2. If there are W different ways accessible to the atoms in one mole of lead, there are W ways for another mole of lead. Each way for one lump of lead can go with every single one for the other lump: ways multiply. So the number of ways for two moles of lead is W². If, for one mole

S= k ln W

then, for two moles,

S = k ln W² = 2 k ln W

which is just twice the entropy for one mole.
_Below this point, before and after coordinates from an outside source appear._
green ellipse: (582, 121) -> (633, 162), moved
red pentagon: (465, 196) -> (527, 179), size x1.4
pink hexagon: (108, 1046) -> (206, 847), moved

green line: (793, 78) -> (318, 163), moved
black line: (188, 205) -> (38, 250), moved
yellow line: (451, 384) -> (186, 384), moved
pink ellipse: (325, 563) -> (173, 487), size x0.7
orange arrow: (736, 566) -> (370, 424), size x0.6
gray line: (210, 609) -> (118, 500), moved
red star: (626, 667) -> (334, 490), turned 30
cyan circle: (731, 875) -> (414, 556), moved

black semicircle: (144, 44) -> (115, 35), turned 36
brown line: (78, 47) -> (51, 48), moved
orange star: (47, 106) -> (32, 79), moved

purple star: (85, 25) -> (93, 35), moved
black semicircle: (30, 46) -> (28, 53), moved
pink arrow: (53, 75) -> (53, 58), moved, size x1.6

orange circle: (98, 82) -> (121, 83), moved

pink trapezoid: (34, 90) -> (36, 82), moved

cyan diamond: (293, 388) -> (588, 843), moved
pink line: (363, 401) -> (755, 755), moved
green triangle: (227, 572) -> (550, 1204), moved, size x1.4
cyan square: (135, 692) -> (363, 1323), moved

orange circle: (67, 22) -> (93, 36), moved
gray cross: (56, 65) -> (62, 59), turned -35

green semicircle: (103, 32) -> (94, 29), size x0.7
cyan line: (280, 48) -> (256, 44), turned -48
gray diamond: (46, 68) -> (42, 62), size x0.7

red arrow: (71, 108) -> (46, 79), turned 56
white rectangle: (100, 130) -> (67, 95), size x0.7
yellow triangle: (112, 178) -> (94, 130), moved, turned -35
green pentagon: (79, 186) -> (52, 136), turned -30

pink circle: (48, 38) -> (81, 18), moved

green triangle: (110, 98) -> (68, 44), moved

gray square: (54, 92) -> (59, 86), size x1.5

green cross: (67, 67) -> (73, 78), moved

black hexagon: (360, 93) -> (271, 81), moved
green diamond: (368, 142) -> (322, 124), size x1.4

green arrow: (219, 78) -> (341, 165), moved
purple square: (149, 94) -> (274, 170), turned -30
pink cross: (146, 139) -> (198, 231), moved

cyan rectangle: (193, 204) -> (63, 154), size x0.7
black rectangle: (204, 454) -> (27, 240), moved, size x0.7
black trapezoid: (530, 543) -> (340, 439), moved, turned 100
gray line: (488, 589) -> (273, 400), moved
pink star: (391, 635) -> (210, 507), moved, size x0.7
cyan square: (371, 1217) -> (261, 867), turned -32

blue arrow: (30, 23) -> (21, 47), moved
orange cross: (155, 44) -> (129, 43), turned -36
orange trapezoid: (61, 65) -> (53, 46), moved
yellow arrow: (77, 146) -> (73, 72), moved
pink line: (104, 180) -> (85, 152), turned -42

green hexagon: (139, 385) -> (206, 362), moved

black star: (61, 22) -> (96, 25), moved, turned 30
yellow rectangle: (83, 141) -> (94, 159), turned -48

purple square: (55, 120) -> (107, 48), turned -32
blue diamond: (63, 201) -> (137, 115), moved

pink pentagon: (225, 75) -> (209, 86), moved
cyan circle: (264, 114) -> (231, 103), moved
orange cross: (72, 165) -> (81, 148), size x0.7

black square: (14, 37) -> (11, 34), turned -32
Big entropies and small entropies

What kind of material would be likely to have a small entropy? For solid elements like those discussed in Parts Four and Five, it would help if the quanta of energy associated with oscillating atoms were large, so that there would be few of them to share out. The quantum energy ε is given by

ε = hf

where h is the Planck constant, and f is the oscillation frequency. So high oscillation frequency might go with low entropy. The oscillation frequency will be high if the atoms have a relatively small mass and are tightly bound to one another. It will be low if the atoms are massive and are loosely bound. A hard material, made of atoms of low atomic mass, like diamond, should have a lower entropy than a soft material made of massive atoms, like lead. The actual values are given in table 10.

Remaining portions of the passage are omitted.